Watanabe Hiroyuki, Fujii Meguru, Yoshimoto Masumi, Abe Hiroshi, Toda Naruaki, Higashiyama Reiji, Takahira Naonobu
Department of Rehabilitation, School of Allied Health Sciences, Kitasato University, Sagamihara, Japan.
Nishifuna Clinic, Funabashi Orthopedic Hospital, Funabashi, Japan.
Orthop J Sports Med. 2018 Aug 28;6(8):2325967118792192. doi: 10.1177/2325967118792192. eCollection 2018 Aug.
A previous cross-sectional study reported that pathogenic factors associated with Osgood-Schlatter disease (OSD) in adolescent athletes include increased quadriceps muscle tightness, lower leg malalignment, and development of apophysitis in the tibial tuberosity.
To confirm these pathogenic factors associated with OSD in a longitudinal study with regard to physical function and performance.
Cohort study; Level of evidence, 2.
In this study, 37 boys (mean age, 10.2 ± 0.4 years) were recruited from 2 soccer teams at an elementary school. This cohort study was conducted over an observation period of 1 year, with measurements recorded at baseline, followed by screening for OSD every 6 months. Variables evaluated at baseline included physical function (morphometry, joint flexibility, and lower extremity alignment), presence of Sever disease, and kicking motion.
Pathogenic factors associated with OSD in the support leg of adolescent male soccer players included height, weight, body mass index, quadriceps femoris muscle tightness in the kicking and support legs, and gastrocnemius muscle tightness, soleus muscle tightness, and medial longitudinal arch in the support leg. Additional factors included a diagnosis of Sever disease and distance from the lateral malleolus of the support leg's fibula to the center of gravity during kicking.

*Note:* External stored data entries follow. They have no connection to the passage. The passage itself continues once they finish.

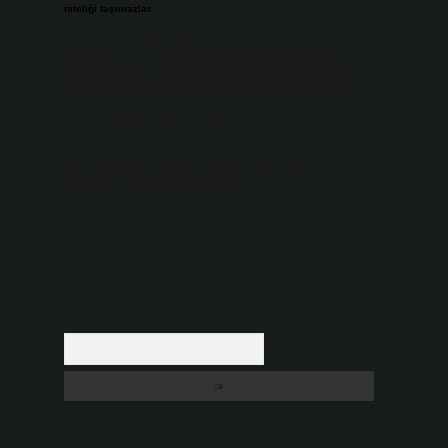
niteliği taşımazlar.
Sitemiz, 5651 Sayılı Kanun gereğince Bilgi Teknolojileri ve
İletişim Kurumu (BTK) tarafından onaylanmış bir Yer Sağlayıcı
olarak hizmet vermektedir. Bu nedenle, sitedeki içerikleri
proaktif olarak denetleme veya araştırma yükümlülüğümüz
bulunmamaktadır. Ancak, üyelerimiz yazdıkları içeriklerin
sorumluluğunu taşımakta olup, siteye üye olarak bu
sorumluluğu kabul etmiş sayılırlar.
Hukuka ve yasal düzenlemelere aykırı olduğunu
düşündüğünüz içerikleri,
backlinkpanelicomtr@gmail.com
adresine bildirmeniz halinde, ilgili içerikler yasal süre
içerisinde sitemizden kaldırılacaktır.
Arama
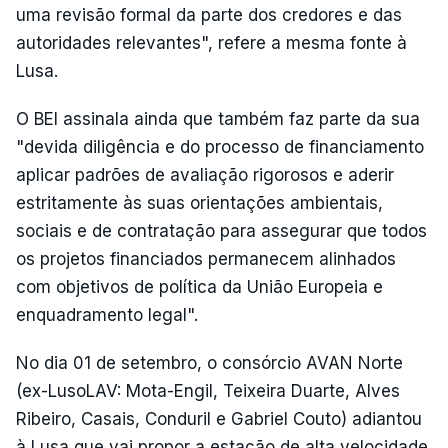
uma revisão formal da parte dos credores e das
autoridades relevantes", refere a mesma fonte à
Lusa.
O BEI assinala ainda que também faz parte da sua
"devida diligência e do processo de financiamento
aplicar padrões de avaliação rigorosos e aderir
estritamente às suas orientações ambientais,
sociais e de contratação para assegurar que todos
os projetos financiados permanecem alinhados
com objetivos de política da União Europeia e
enquadramento legal".
No dia 01 de setembro, o consórcio AVAN Norte
(ex-LusoLAV: Mota-Engil, Teixeira Duarte, Alves
Ribeiro, Casais, Conduril e Gabriel Couto) adiantou
à Lusa que vai propor a estação de alta velocidade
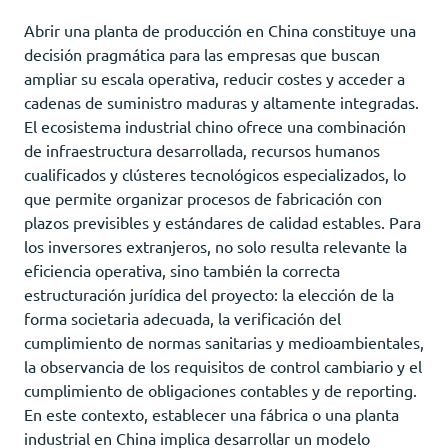
Abrir una planta de producción en China constituye una
decisión pragmática para las empresas que buscan
ampliar su escala operativa, reducir costes y acceder a
cadenas de suministro maduras y altamente integradas.
El ecosistema industrial chino ofrece una combinación
de infraestructura desarrollada, recursos humanos
cualificados y clústeres tecnológicos especializados, lo
que permite organizar procesos de fabricación con
plazos previsibles y estándares de calidad estables. Para
los inversores extranjeros, no solo resulta relevante la
eficiencia operativa, sino también la correcta
estructuración jurídica del proyecto: la elección de la
forma societaria adecuada, la verificación del
cumplimiento de normas sanitarias y medioambientales,
la observancia de los requisitos de control cambiario y el
cumplimiento de obligaciones contables y de reporting.
En este contexto, establecer una fábrica o una planta
industrial en China implica desarrollar un modelo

The onset of OSD was found to be affected by many factors, including developmental stage, physical attributes, and pre-existing apophysitis. In particular, a diagnosis of Sever disease and backward shifting of the center of gravity during kicking increased the risk of the subsequent onset of OSD, suggesting that these factors are very important as a possible focus for interventions.
之前的一项横断面研究报告称,青少年运动员中与胫骨结节骨软骨炎(OSD)相关的致病因素包括股四头肌紧张度增加、小腿排列不齐以及胫骨结节处骨突炎的发展。
在一项关于身体功能和表现的纵向研究中确认这些与OSD相关的致病因素。
队列研究;证据等级,2级。
在本研究中,从一所小学的2支足球队招募了37名男孩(平均年龄10.2±0.4岁)。这项队列研究进行了1年的观察期,在基线时记录测量数据,随后每6个月筛查一次OSD。在基线时评估的变量包括身体功能(形态测量、关节灵活性和下肢排列)、Sever病的存在情况以及踢球动作。
青少年男性足球运动员支撑腿中与OSD相关的致病因素包括身高、体重、体重指数、踢球腿和支撑腿的股四头肌紧张度,以及支撑腿的腓肠肌紧张度、比目鱼肌紧张度和内侧纵弓。其他因素包括Sever病的诊断以及踢球时支撑腿腓骨外侧踝到重心的距离。
发现OSD的发病受多种因素影响,包括发育阶段、身体属性和既往存在的骨突炎。特别是,Sever病的诊断和踢球时重心后移增加了随后发生OSD的风险,表明这些因素作为可能的干预重点非常重要。